If scales like C major were in order, then no further adjustments or "tempering" was needed.  As music became increasingly chromatic by the end of the Baroque era, more and more well-tempered and (eventually) equal-tempered scales and tuning methodologies were developed to allow playing in the more exotic portions of the circle of fifths (or more exotic modes)--particularly during the "development" sections of fugues and the early large-scale Classical music forms.  The downside to well-temperaments is that as you, for example, narrow a third in one key or mode, you are lowering the leading tone in another or as you increase the width of a third, you're adding a leading to a mode or scale that doesn't/shouldn't have one in that place.  So, you have a trade-off between sounding better in all keys but less exceptional in some keys--which wasn't to all musicians' tastes in the mid-Baroque, which is why meantone commas (like Silbermann's 1/6) persisted for decades alongside more and more newer well-temperaments.  To many tastes--even in the late-Baroque and early-Classical, the best music was still in the mathematically precise meantone commas with key signatures that favored that precision.

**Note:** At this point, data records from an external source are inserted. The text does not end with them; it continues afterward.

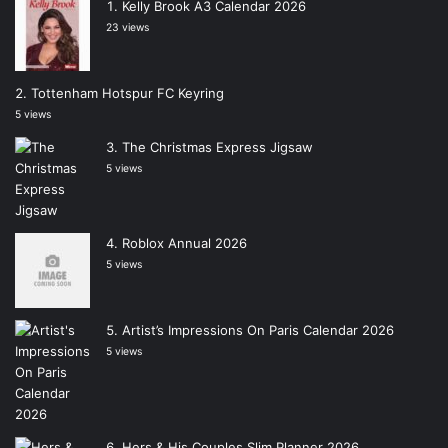
Kelly Brook A3 Calendar 2026
23 views
Tottenham Hotspur FC Keyring
5 views
The Christmas Express Jigsaw
5 views
Roblox Annual 2026
5 views
Artist’s Impressions On Paris Calendar 2026
5 views
Hers & His Couples Slim Planner 2026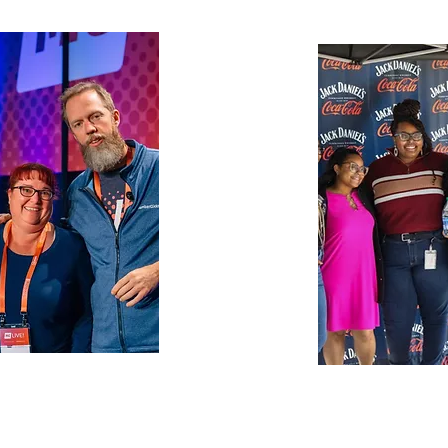
nia Restaurant
Brown-Form
unites the
markets, and 
n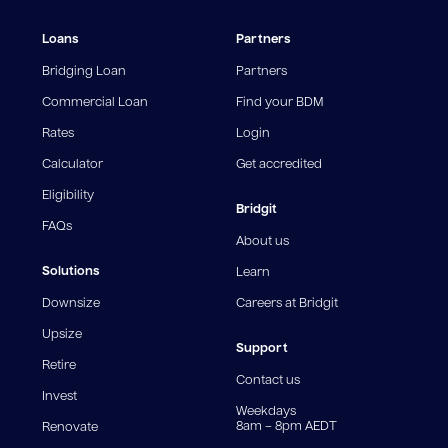
¹The Stay Rate will only apply if a repayment is made
Loans
Partners
from the sale of Outgoing Properties (or another
repayment method approved by us, at our discretion)
Bridging Loan
Partners
and the repayment reduces the Amount You Owe to
an amount that is equal to or less than your Residual
Commercial Loan
Find your BDM
Loan Balance.
Rates
Login
^Comparison rate is calculated on a $150,000 secured
Calculator
Get accredited
loan over a 25-year term. For Upsizer loans, a Bridge
Rate applies for the first 12 months, followed by a Stay
Eligibility
Bridgit
Rate thereafter. For Downsizer loans, only the Bridge
FAQs
Rate applies. WARNING: This comparison rate is true
About us
only for the example provided and may not include all
fees and charges. Different loan amounts, terms, or
Solutions
Learn
fee structures will result in different comparison rates.
Downsize
Careers at Bridgit
For interest-only periods, your loan balance does not
reduce, meaning you may pay more interest over the
Upsize
life of the loan. Set-up fee from 0.60% and
Support
Retire
government charges apply.
Contact us
Invest
Weekdays
8am – 8pm AEDT
Renovate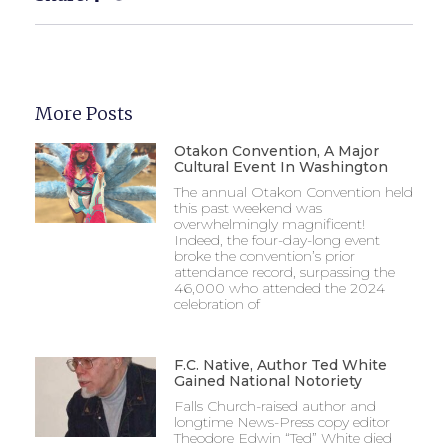
More Posts
Otakon Convention, A Major
Cultural Event In Washington
The annual Otakon Convention held
this past weekend was
overwhelmingly magnificent!
Indeed, the four-day-long event
broke the convention’s prior
attendance record, surpassing the
46,000 who attended the 2024
celebration of
F.C. Native, Author Ted White
Gained National Notoriety
Falls Church-raised author and
longtime News-Press copy editor
Theodore Edwin “Ted” White died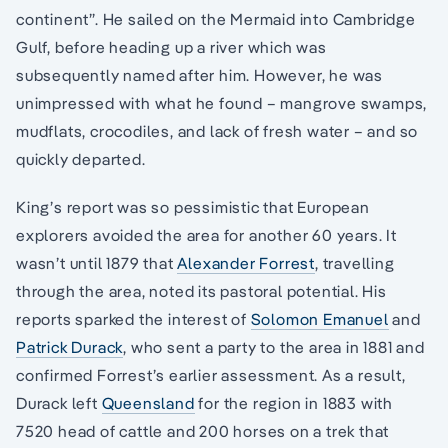
continent”. He sailed on the Mermaid into Cambridge
Gulf, before heading up a river which was
subsequently named after him. However, he was
unimpressed with what he found – mangrove swamps,
mudflats, crocodiles, and lack of fresh water – and so
quickly departed.
King’s report was so pessimistic that European
explorers avoided the area for another 60 years. It
wasn’t until 1879 that
Alexander Forrest
, travelling
through the area, noted its pastoral potential. His
reports sparked the interest of
Solomon Emanuel
and
Patrick Durack
, who sent a party to the area in 1881 and
confirmed Forrest’s earlier assessment. As a result,
Durack left
Queensland
for the region in 1883 with
7520 head of cattle and 200 horses on a trek that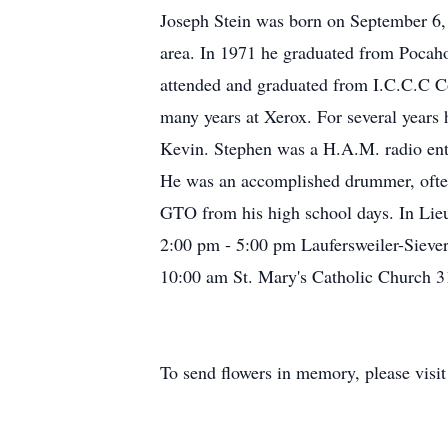
Joseph Stein was born on September 6, 
area. In 1971 he graduated from Pocah
attended and graduated from I.C.C.C Co
many years at Xerox. For several years
Kevin. Stephen was a H.A.M. radio enthu
He was an accomplished drummer, often
GTO from his high school days. In Lieu 
2:00 pm - 5:00 pm Laufersweiler-Sieve
10:00 am St. Mary's Catholic Church 3
To send flowers in memory, please visi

I'm reminded of when I was looking through the online copies of Isaac Newton's college notebooks made available by Cambridge during his music theory classes (back when music theory was considered high mathematics), where he lists "the 12 musical modes in theire order of gratefulnesse" (you would think it was "gracefulness" but no, it's clearly "gratefulness") and the order doesn't really match what we would list with modern tastes as the modes ranked from best to worst (Lydian, Ionian, Dorian, Aeolian, Phrygian, Mixolydian, Locrian!?, and five other Greek Tonoi that we don't consider among the seven diatonic modes--though for the sake of trivia his list continues--Bb Dorian, G# Low Hypolydian/Hypoaeolian, C# Low Lydian/Aeolian, F# Low Hypophrygian/Hypoiastian, and Eb Low Mixolydian/Hyperdorian). https://cudl.lib.cam.ac.uk/view/MS-ADD-04000/233

The ultimate solution was equal temperament, but it had the major disadvantage that while, on paper (and known in Europe as early as 1585 by Simon Stevin--a year after an independent discovery of it was published in China by Zhu Zaiyu 朱載堉), it made all intervals equal, nobody could create a simple method for tuning an entire instrument like an organ to that.  Only by the time of Neidhardt's work in the early eighteenth century was a method for (fairly) easily achieving equal temperament on an actual instrument conceived and published; however, it took a very long time for any method of tuning to equal temperament to be widely adopted--near the middle and end of the nineteenth century.